【7月10日 AFP】元イランの柔道選手サイード・モラエイ(Saeid Mollaei、アゼルバイジャン)と、同選手がイランから亡命する要因になったサギ・ムキ(Sagi Muki、イスラエル)との対戦が、9日に行われた柔道グランドスラム・ブダペスト大会(2022 Judo Grand Slam Budapest)の試合で実現した。

 両選手は81キロ級の3回戦で対戦し、モラエイが勝利した。

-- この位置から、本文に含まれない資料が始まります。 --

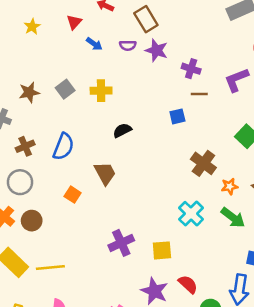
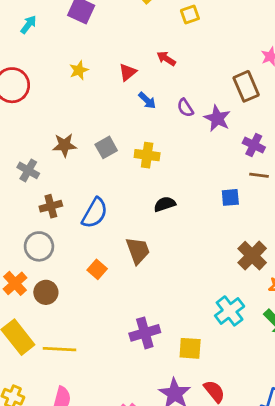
brown rectangle: (146, 19) -> (246, 86), moved
purple semicircle: (128, 45) -> (185, 108), turned 49

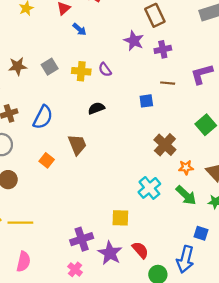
purple semicircle: (185, 108) -> (105, 70), moved
purple cross: (254, 145) -> (163, 49), moved, turned -35
purple cross: (145, 333) -> (82, 239), moved

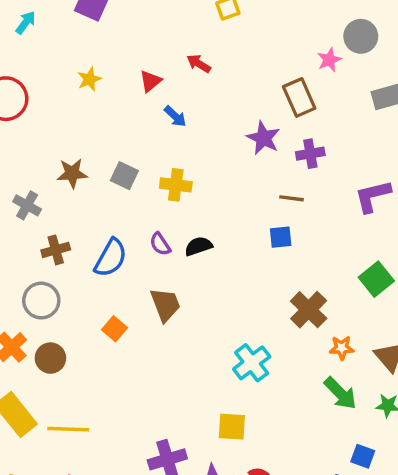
gray square: (50, 67) -> (124, 176), turned -35
purple semicircle: (105, 70) -> (160, 244), moved
brown line: (168, 83) -> (291, 198), moved
cyan cross: (149, 188) -> (252, 363), moved

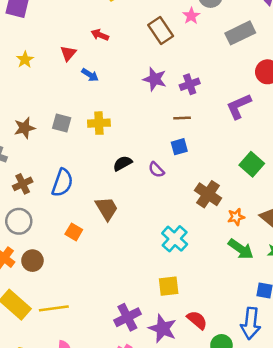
brown rectangle: (299, 98) -> (161, 30), moved
purple semicircle: (160, 244) -> (156, 170), moved

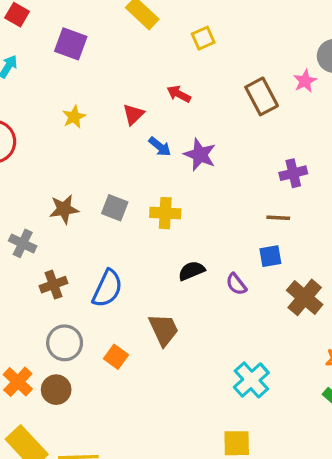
purple star: (155, 79) -> (200, 155), moved
brown cross: (208, 194) -> (305, 297), moved
gray circle: (19, 221) -> (65, 343), moved

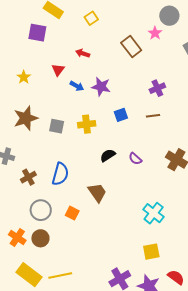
purple square: (71, 44) -> (37, 33), moved
brown star: (64, 209) -> (26, 118), moved, size x1.4
blue square: (270, 256) -> (121, 115), moved

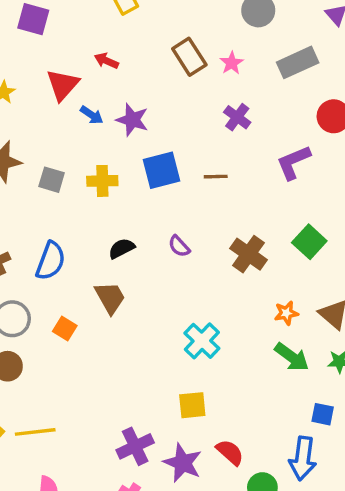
pink star: (155, 33) -> (232, 63), moved
red triangle: (58, 70) -> (63, 85), size x1.5
purple cross: (157, 88) -> (237, 117), moved, turned -35
blue square: (121, 115) -> (161, 170), size x1.6
black semicircle: (108, 155) -> (122, 248), moved

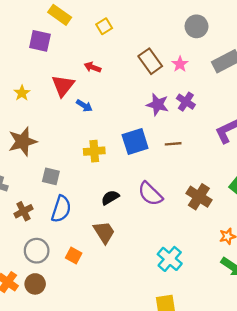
purple star: (132, 120) -> (158, 105), moved
gray square: (52, 180) -> (51, 176), moved
purple semicircle: (179, 246) -> (150, 194), size x1.6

現在は友人となっている二人は、試合後には抱擁を交わした。

 ムキがインスタグラム(Instagram)で「スポーツが政治に勝利」したと喜び、「難しい状況でもあらゆる溝に橋を架けるスポーツと友情の力」をたたえると、モラエイは「ありがとう兄弟」と返した。モラエイは決勝まで勝ち進み、ギリェルメ・シュミット(Guilherme Schmidt、ブラジル)に敗れたが銀メダルを獲得した。

 両者の物語は、2019年8月の世界柔道選手権(World Judo Championships 2019)にさかのぼる。81キロ級の世界王者だったモラエイは、準決勝と3位決定戦で敗れて5位となったが、金メダルを獲得したムキとの対戦を回避するため、イラン柔道連盟(IRIJF)から試合を放棄するよう指示されていたことを明かし、連盟は資格停止処分を科された。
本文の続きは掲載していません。